* **EXERCISE**
Take the listing below and print exactly the lines starting at the line containing "peak output before the hiring cycle restarts." and ending at the line containing "quota, and the", both ends included, and no others.

*** Begin section ***

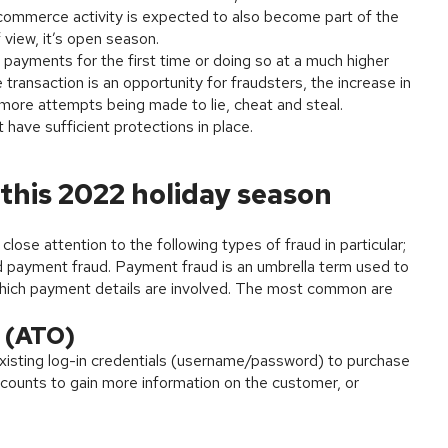
-commerce activity is expected to also become part of the
 view, it’s open season.
payments for the first time or doing so at a much higher
transaction is an opportunity for fraudsters, the increase in
 more attempts being made to lie, cheat and steal.
 have sufficient protections in place.
 this 2022 holiday season
lose attention to the following types of fraud in particular;
nd payment fraud. Payment fraud is an umbrella term used to
n which payment details are involved. The most common are
 (ATO)
xisting log-in credentials (username/password) to purchase
ccounts to gain more information on the customer, or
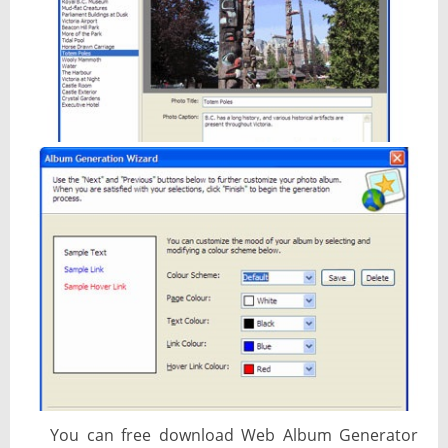
You can free download Web Album Generator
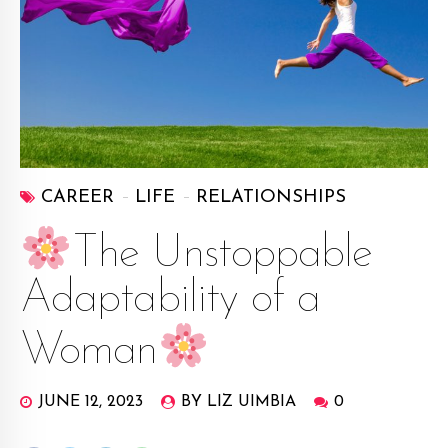
CAREER
LIFE
RELATIONSHIPS
The Unstoppable
Adaptability of a
Woman
JUNE 12, 2023
BY LIZ UIMBIA
0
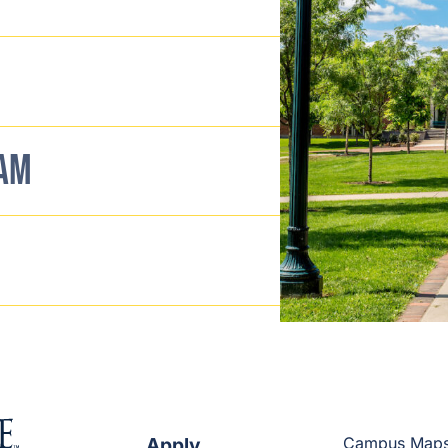
EAM
Apply
Campus Map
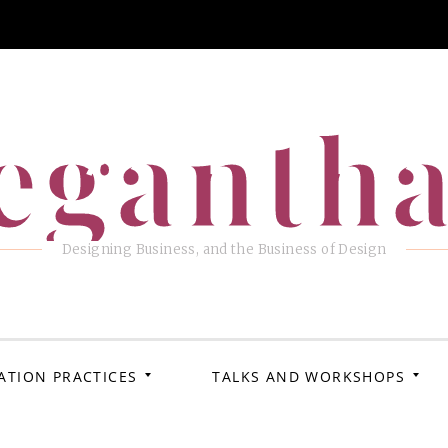
eganth
Designing Business, and the Business of Design
ATION PRACTICES
TALKS AND WORKSHOPS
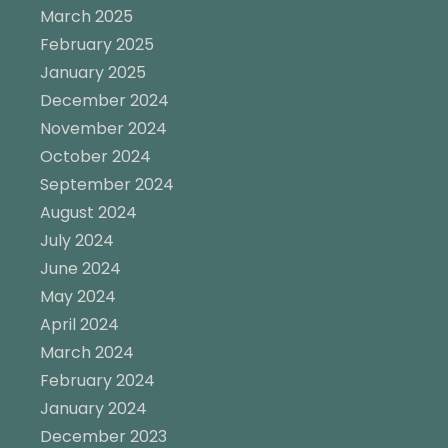
March 2025
February 2025
January 2025
December 2024
November 2024
October 2024
September 2024
August 2024
July 2024
June 2024
May 2024
April 2024
March 2024
February 2024
January 2024
December 2023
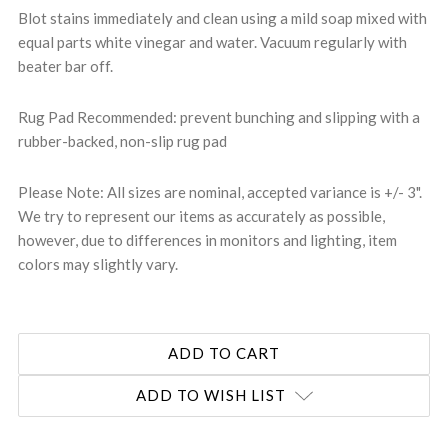
Blot stains immediately and clean using a mild soap mixed with
equal parts white vinegar and water. Vacuum regularly with
beater bar off.
Rug Pad Recommended: prevent bunching and slipping with a
rubber-backed, non-slip rug pad
Please Note: All sizes are nominal, accepted variance is +/- 3".
We try to represent our items as accurately as possible,
however, due to differences in monitors and lighting, item
colors may slightly vary.
ADD TO WISH LIST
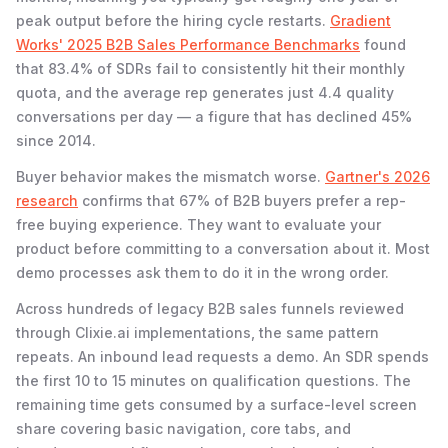
peak output before the hiring cycle restarts.
Gradient
Works' 2025 B2B Sales Performance Benchmarks
found
that 83.4% of SDRs fail to consistently hit their monthly
quota, and the average rep generates just 4.4 quality
conversations per day — a figure that has declined 45%
since 2014.
Buyer behavior makes the mismatch worse.
Gartner's 2026
research
confirms that 67% of B2B buyers prefer a rep-
free buying experience. They want to evaluate your
product before committing to a conversation about it. Most
demo processes ask them to do it in the wrong order.
Across hundreds of legacy B2B sales funnels reviewed
through Clixie.ai implementations, the same pattern
repeats. An inbound lead requests a demo. An SDR spends
the first 10 to 15 minutes on qualification questions. The
remaining time gets consumed by a surface-level screen
share covering basic navigation, core tabs, and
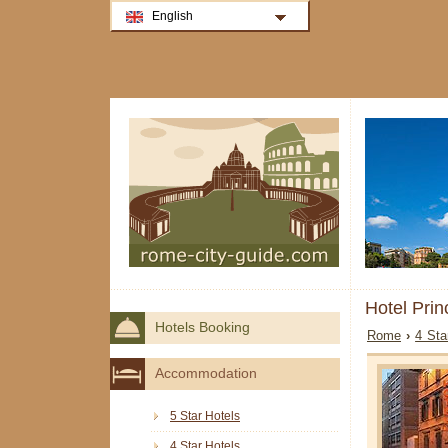
English
Hotel Pri
Hotels Booking
Rome
›
4 Sta
Accommodation
5 Star Hotels
4 Star Hotels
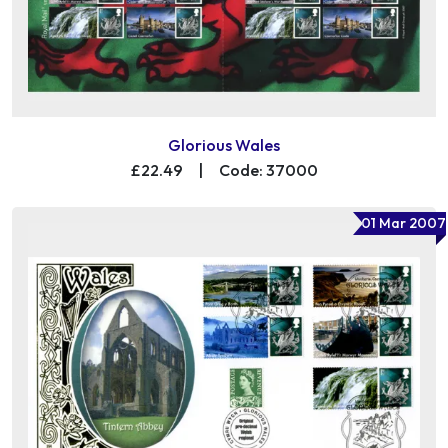
Glorious Wales
£22.49
|
Code: 37000
01 Mar 2007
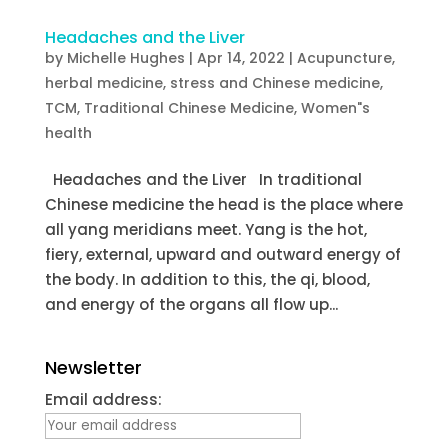
Headaches and the Liver
by
Michelle Hughes
|
Apr 14, 2022
|
Acupuncture
,
herbal medicine
,
stress and Chinese medicine
,
TCM
,
Traditional Chinese Medicine
,
Women"s
health
Headaches and the Liver In traditional
Chinese medicine the head is the place where
all yang meridians meet. Yang is the hot,
fiery, external, upward and outward energy of
the body. In addition to this, the qi, blood,
and energy of the organs all flow up...
Newsletter
Email address:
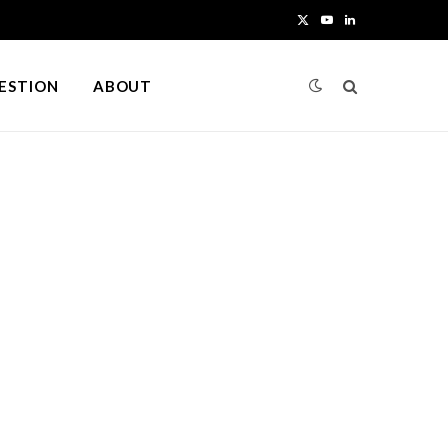
X
Y
L
(
o
i
UESTION
ABOUT
T
u
n
w
T
k
i
u
e
t
b
d
t
e
I
e
n
r
)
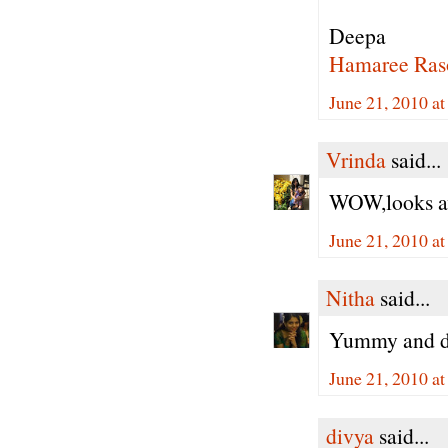
Deepa
Hamaree Ras
June 21, 2010 a
Vrinda
said...
WOW,looks aw
June 21, 2010 a
Nitha
said...
Yummy and de
June 21, 2010 a
divya
said...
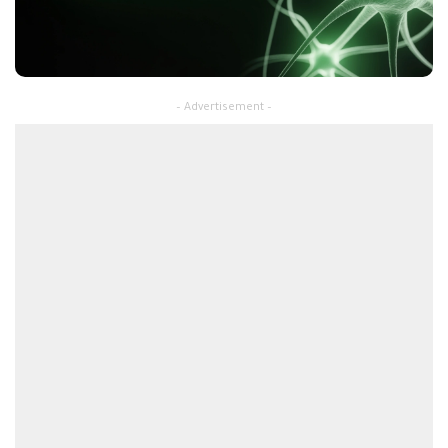
– Advertisement –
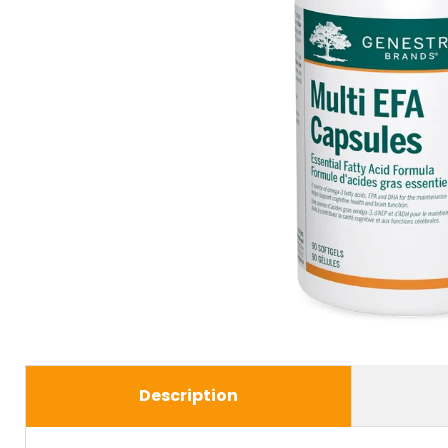
Description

*** End section ***

* **TASK OUTPUT**
peak output before the hiring cycle restarts.
Gradient
Works' 2025 B2B Sales Performance Benchmarks
found
that 83.4% of SDRs fail to consistently hit their monthly
quota, and the average rep generates just 4.4 quality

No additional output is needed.